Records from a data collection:
○ ○ ○ ○ ○ ○ ○

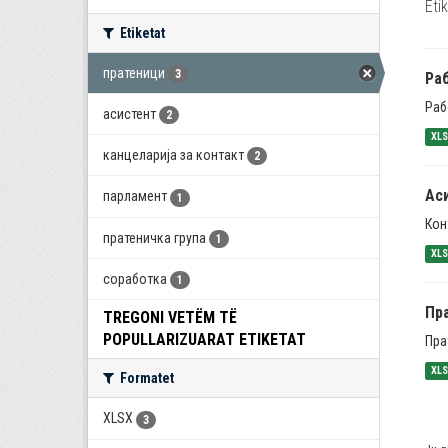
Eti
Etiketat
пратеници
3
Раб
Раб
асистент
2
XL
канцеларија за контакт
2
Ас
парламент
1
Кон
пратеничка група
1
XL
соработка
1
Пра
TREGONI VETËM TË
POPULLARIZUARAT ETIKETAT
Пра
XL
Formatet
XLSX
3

○ ○ ○ ○ ○ ○ ○

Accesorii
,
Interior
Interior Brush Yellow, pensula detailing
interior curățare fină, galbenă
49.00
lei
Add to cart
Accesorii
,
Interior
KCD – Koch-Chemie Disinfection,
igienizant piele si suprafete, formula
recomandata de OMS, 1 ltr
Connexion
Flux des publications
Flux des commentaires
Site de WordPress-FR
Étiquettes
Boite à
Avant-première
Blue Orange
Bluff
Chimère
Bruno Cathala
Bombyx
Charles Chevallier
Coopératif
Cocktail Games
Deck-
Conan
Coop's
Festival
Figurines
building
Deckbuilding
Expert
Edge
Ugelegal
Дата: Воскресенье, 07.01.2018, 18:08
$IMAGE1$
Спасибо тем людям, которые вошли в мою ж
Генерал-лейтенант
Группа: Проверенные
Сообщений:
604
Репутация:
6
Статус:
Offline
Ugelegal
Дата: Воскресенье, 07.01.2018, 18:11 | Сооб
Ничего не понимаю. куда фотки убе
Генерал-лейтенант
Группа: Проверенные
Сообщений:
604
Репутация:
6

○ ○ ○ ○ ○ ○ ○

• [Exercise]:
Filter the lines above, keeping each one that contains the string "Воскресенье".

• [Output of the task]:
Дата: Воскресенье, 07.01.2018, 18:08
Дата: Воскресенье, 07.01.2018, 18:11 | Сооб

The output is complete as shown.